Générique. Émerveillé comme je ne l'avais plus été au cinéma depuis Moonrise Kingdom, j'émerge peu à peu et me remet de cette magistrale claque. Je comprends parfaitement que ça puisse ne pas plaire à certains, mais j'ai l'impression d'avoir visionné tout ce que je voulais voir au cinéma.
Les débuts sont pourtant timides, avec une intro très "Zweigienne", et emplie de mélancolie : on admire ce vieil hôtel presque désaffecté, mais dont l'ampleur augure d'un prestigieux passé. Et puis on rencontre Mr Mustafa, qui va pouvoir nous conter les moments où il était plus rutilant.

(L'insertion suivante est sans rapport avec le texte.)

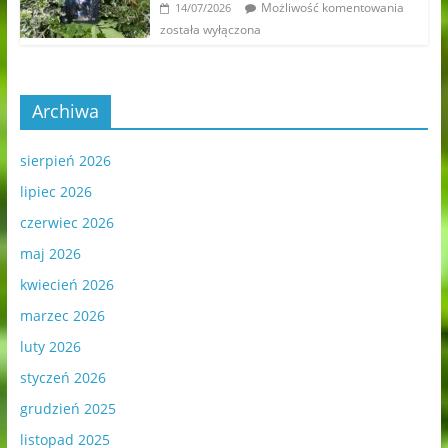
Możliwość komentowania
14/07/2026
została wyłączona
Archiwa
sierpień 2026
lipiec 2026
czerwiec 2026
maj 2026
kwiecień 2026
marzec 2026
luty 2026
styczeń 2026
grudzień 2025
listopad 2025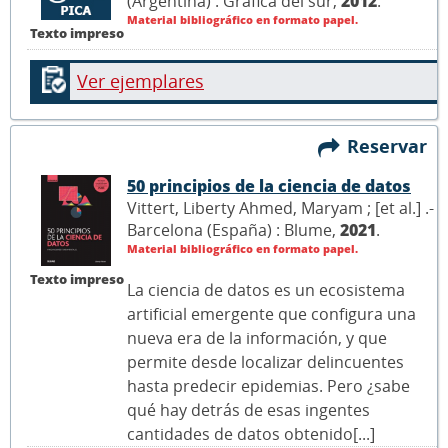
(Argentina) : Gráfica del sur,
2012
.
Material bibliográfico en formato papel.
Texto impreso
Ver ejemplares
Reservar
50 principios de la ciencia de datos
Vittert, Liberty Ahmed, Maryam ; [et al.] .-
Barcelona (España) : Blume,
2021
.
Material bibliográfico en formato papel.
Texto impreso
La ciencia de datos es un ecosistema
artificial emergente que configura una
nueva era de la información, y que
permite desde localizar delincuentes
hasta predecir epidemias. Pero ¿sabe
qué hay detrás de esas ingentes
cantidades de datos obtenido[...]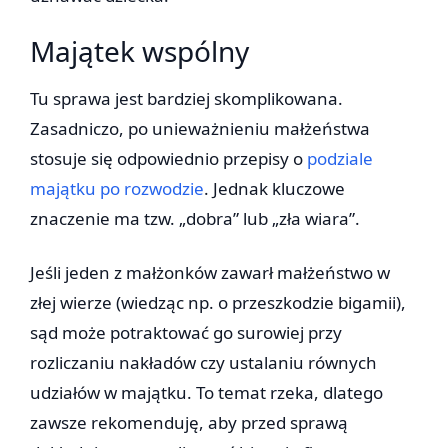
Majątek wspólny
Tu sprawa jest bardziej skomplikowana.
Zasadniczo, po unieważnieniu małżeństwa
stosuje się odpowiednio przepisy o
podziale
majątku po rozwodzie
. Jednak kluczowe
znaczenie ma tzw. „dobra” lub „zła wiara”.
Jeśli jeden z małżonków zawarł małżeństwo w
złej wierze (wiedząc np. o przeszkodzie bigamii),
sąd może potraktować go surowiej przy
rozliczaniu nakładów czy ustalaniu równych
udziałów w majątku. To temat rzeka, dlatego
zawsze rekomenduję, aby przed sprawą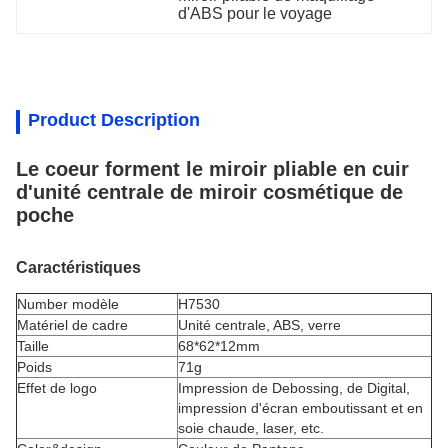
d'ABS pour le voyage
Product Description
Le coeur forment le miroir pliable en cuir
d'unité centrale de miroir cosmétique de
poche
Caractéristiques
Number modèle
H7530
Matériel de cadre
Unité centrale, ABS, verre
Taille
68*62*12mm
Poids
71g
Effet de logo
Impression de Debossing, de Digital,
impression d'écran emboutissant et en
soie chaude, laser, etc.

Et après moult péripéties, totalement folles, esthétiquement superbes et une kyrielle de gags, on y revient. Dans le vieil hôtel, presque déserté. Mais désormais, on connait son histoire, et il mérite le respect. Et désormais, le tableau du gamin à la pomme, visible depuis l'entrée, resplendit pleinement.
Mais les similitudes avec les oeuvres de Zweig ne s'arrêtent pas à la simple structure de la narration, tout le cadre et les sujets en semblent inspirés. Un pays oriental au nom de Vodka "du bison", des problèmes avec les nazis (les fameux ZZ) et deux protagonistes extravagants, de bon coeur et pourtant pas tout à fait gentleman. Et une heure trente de folies visuelles, de couleur éclatantes, d'aventures complètement dingues, de séquences qui repoussent les limites de la cohérence visuelle et d'acteurs géniaux. Parmi lesquels brille surtout le jeune Tony Revolori, qui fait pourtant figure d'inconnu du bataillon. Sa fausse naïveté, sa malice et sa fraicheur apportent beaucoup au film et son duo avec Ralph Fiennes est délicieux. Parce que ce dernier sera toujours partagé entre sa condescendance logique au vu de son "rang" et son envie de protéger ce jeune "Lobby Boy" un peu gauche.
Et en fait ça faisait longtemps que je n'avais pas vu une aventure aussi drôle et variée à l'écran, et deux jours après l'avoir visionnée, je garde en mémoire tous ces moments absurdes : la fuite en ski en stop-motion, la bagarre improvisée lors de la lecture du Testament, la fuite de la prison, la grande fusillade au sein de l’hôtel ou encore la série de coups de téléphone par delà le globe. Tout cela n'avait aucun sens et aurait juré dans un film "conventionnel", tant ces scènes sont montées bizarrement et ne sont pas réalistes. Mais le tout donne au film une douceur et un côté sucré, pourtant contrebalancé par l'intrigue presque hitchcockienne avec ses meurtres salaces en pagaille et cette menace constante que représente Willem Dafoe.
Alors que je m'attendais à un film au sein d'un hôtel avec la vie de divers protagonistes et quelques éléments mignons, le film me prit totalement à contre-pied avec son aventure farfelue, bien rythmée, folle et aussi réussie visuellement que musicalement, et Wes Anderson a prouvé qu'il était encore capable de surprendre, tout en gardant certains ingrédients qui ont fait la clef de son succès. Et en plus ça motive à lire d'autres livres de Stefan Zweig.